Fri, May 25, 2012, 01:00

   

GENERATION EMIGRATION: I WAS 60 last week and my husband Seamus is almost 61, and at this stage of our lives, the notion of emigrating seems ridiculous. We should be coming out to Canada on our holidays, but instead we have left our home in Galway and our three children and six grandchildren to look for work abroad for the third time in our lives.

In search of an adventure, I first left Ireland for Toronto in 1973, with Seamus following a few months later. We were married in 1975 and settled in Edmonton in Alberta, where our first child, a daughter, was born.

Life was great in Canada in the 70s, but Ireland was where we wanted to raise our family, so in 1978, we decided to move back.

We built our own house in Oranmore in Galway, worked hard, and had two more children by the time the 1980s recession began to bite.

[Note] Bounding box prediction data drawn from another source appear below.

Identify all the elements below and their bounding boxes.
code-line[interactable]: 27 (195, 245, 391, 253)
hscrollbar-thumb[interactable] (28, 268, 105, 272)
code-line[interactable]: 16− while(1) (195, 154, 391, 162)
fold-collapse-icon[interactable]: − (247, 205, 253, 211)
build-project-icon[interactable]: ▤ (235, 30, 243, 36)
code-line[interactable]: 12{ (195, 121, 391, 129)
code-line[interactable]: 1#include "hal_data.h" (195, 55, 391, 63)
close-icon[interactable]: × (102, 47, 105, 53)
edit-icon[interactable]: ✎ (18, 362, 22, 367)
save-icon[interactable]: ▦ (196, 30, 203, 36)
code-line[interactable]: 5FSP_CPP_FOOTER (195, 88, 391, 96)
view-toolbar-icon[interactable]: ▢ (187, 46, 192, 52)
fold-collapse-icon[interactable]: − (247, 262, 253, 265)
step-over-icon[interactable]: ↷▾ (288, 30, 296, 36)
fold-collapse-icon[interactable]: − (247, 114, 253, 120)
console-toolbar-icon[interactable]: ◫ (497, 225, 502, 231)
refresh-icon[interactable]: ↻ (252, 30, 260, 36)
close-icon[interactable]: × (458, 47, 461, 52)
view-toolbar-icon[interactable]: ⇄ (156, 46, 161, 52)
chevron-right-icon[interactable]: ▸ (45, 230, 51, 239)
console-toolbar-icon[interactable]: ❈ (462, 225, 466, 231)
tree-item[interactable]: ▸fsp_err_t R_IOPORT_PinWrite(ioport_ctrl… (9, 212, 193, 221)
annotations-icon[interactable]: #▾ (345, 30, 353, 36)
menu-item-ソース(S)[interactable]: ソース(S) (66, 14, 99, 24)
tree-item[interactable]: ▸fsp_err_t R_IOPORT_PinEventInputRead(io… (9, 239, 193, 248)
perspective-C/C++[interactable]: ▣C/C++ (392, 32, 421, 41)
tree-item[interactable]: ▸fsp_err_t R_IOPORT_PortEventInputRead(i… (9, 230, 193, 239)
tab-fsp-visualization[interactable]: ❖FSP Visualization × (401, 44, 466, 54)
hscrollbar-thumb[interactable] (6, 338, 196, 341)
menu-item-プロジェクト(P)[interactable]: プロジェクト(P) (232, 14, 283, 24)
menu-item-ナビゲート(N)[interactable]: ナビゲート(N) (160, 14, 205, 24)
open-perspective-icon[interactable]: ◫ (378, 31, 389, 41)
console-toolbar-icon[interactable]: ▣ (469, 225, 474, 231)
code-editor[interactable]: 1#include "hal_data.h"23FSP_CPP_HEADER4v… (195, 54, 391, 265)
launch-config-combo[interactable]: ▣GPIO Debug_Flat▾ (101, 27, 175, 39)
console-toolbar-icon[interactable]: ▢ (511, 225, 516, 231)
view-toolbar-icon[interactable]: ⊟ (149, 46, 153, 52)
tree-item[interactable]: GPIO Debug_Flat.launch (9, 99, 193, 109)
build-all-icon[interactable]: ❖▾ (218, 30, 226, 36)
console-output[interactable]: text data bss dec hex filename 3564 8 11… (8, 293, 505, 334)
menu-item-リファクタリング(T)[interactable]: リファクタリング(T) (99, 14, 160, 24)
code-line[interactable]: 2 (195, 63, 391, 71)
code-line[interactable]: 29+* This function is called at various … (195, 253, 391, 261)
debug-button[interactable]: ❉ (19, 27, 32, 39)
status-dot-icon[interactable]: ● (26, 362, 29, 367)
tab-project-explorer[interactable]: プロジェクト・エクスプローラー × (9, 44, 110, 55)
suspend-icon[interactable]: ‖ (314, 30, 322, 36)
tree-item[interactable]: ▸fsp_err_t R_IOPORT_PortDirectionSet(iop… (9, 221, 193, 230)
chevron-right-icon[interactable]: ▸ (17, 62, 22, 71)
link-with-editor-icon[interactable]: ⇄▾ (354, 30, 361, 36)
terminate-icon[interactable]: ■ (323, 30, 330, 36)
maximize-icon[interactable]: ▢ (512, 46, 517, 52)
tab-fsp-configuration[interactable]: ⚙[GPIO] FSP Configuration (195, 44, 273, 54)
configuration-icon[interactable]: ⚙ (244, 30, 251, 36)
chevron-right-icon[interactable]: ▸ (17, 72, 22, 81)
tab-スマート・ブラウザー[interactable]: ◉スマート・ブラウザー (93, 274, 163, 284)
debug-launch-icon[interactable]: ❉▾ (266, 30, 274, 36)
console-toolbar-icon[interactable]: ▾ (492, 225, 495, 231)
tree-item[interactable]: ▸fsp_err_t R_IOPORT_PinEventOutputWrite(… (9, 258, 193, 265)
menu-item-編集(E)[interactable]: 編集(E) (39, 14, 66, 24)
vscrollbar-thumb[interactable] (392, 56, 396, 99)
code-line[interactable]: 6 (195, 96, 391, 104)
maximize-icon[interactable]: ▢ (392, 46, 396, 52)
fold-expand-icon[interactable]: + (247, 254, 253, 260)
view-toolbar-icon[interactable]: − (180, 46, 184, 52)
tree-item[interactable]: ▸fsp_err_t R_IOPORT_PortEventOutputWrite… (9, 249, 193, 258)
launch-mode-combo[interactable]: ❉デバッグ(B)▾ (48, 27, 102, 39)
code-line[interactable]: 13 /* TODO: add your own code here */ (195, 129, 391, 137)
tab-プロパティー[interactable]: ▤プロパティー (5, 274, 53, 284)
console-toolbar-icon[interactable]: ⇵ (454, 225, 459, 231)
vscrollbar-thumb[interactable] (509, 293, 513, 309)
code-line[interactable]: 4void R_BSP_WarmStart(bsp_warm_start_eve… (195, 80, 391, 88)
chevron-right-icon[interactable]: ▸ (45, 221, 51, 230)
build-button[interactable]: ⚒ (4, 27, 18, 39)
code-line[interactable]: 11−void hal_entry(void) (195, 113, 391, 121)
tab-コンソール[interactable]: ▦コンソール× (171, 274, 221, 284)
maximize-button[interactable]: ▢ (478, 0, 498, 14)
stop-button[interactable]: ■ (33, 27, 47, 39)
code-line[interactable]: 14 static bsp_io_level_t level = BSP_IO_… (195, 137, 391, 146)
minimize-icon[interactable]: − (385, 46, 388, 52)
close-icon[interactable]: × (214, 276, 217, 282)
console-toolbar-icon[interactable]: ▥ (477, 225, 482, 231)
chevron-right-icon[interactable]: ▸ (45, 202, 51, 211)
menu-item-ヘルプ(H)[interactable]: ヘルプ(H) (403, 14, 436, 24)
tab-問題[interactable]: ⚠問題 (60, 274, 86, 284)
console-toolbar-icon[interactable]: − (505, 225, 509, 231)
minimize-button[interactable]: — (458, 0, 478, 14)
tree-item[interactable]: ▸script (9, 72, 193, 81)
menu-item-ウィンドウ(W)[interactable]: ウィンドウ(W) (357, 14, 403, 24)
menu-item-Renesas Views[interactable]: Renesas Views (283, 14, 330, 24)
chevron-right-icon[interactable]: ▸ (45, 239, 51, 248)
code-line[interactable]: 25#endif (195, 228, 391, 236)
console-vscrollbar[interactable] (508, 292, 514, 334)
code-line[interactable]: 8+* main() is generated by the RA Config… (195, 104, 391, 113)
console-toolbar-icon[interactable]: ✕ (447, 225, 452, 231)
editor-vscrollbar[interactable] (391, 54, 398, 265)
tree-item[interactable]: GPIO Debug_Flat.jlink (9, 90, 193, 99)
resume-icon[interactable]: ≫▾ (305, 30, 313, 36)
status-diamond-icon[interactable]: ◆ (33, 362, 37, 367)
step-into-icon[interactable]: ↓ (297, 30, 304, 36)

There was work around at that time, but it was very difficult to earn enough to get by. Seamus, who is a carpenter, went to Toronto to work for six months in 1984 to try to keep us going at home. He got a good job and we reluctantly made the decision to bring the family to Canada the following year.

It was a massive upheaval for the children, who were then aged eight, seven and four. We stayed for another five years before returning home to Ireland, thinking this would be our permanent address for the rest of our lives.

My husband and I set up our own construction business in Galway in 1990.

It was a small operation at first, doing renovations and building one-off houses, but as business picked up we took on bigger jobs. At one stage we had a staff of 15, including our two sons.

Business suddenly ground to a halt in 2008. We had no work of any substance on the horizon and had failed to sell two of the houses we had built. We owed money to the Revenue, suppliers and subcontractors, and had to remortgage our house.

We thought it was just a blip in the industry and things would pick up again, but we were wrong. Eventually we came to the decision to close the business, which was heartbreaking after working so hard for nearly 20 years.

Being unemployed was the worst feeling in the whole world. We have limped along for the past three years, with Seamus getting a couple of months work here and there but I haven’t worked at all. Seamus talked about going to Dubai on his own. He is a worker at heart and couldn’t bear being idle.

I kept saying I wouldn’t move anywhere else but Canada. Our age would be against us if we wanted to emigrate anywhere else in the world but we both have Canadian citizenship so it was the obvious choice.